Chaenothecopsis jordaniana

Scientific classification
- Domain: Eukaryota
- Kingdom: Fungi
- Division: Ascomycota
- Class: Eurotiomycetes
- Order: Mycocaliciales
- Family: Mycocaliciaceae
- Genus: Chaenothecopsis
- Species: C. jordaniana
- Binomial name: Chaenothecopsis jordaniana Gockman & Selva (2020)

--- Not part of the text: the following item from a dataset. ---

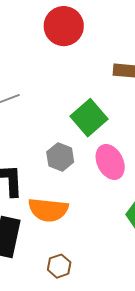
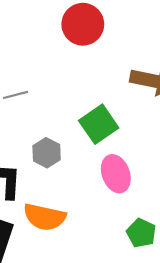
gray hexagon: (60, 157) -> (47, 153), moved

= Chaenothecopsis jordaniana =

- Authority: Gockman & Selva (2020)

Species of lichen

Chaenothecopsis jordaniana is a species of corticolous (bark-dwelling) pin lichen. Formally described as a new species in 2020 by Otto Gockman and Steven Selva, it is classified in the family Mycocaliciaceae.

== Description ==
The lichen lacks a thallus and can be found on the bark of Eastern White Cedar. Apothecia are singular or in groups of 2–7, black or greenish, and . Apothecia range from 0.14–0.28 mm tall, and 0.11–0.30 mm across, and have an absent or extremely short stock, 0.02–0.08 mm in diameter; they are visible with a 20X hand lens. Asci are cylindrical, 34–50 μm long and 2.5–4.5 μm wide. Ascospores are septate, pale brown, ellipsoidal, 6.0–10.5 μm long and 2.0–3.0 μm wide.

== Habitat ==
Chaenothecopsis jordaniana is found only in Minnesota. Most commonly located on the bark of the Eastern White Cedar in narrow ridges. The majority of trees it is found on have weathered white and grayish bark. Apothecia are found where grayish bark transitions to a brown hue, similar to younger tree bark.

== Etymology ==
Chaenothecopsis jordaniana is named after Dr. Peter Albion Jordan (1930–2017).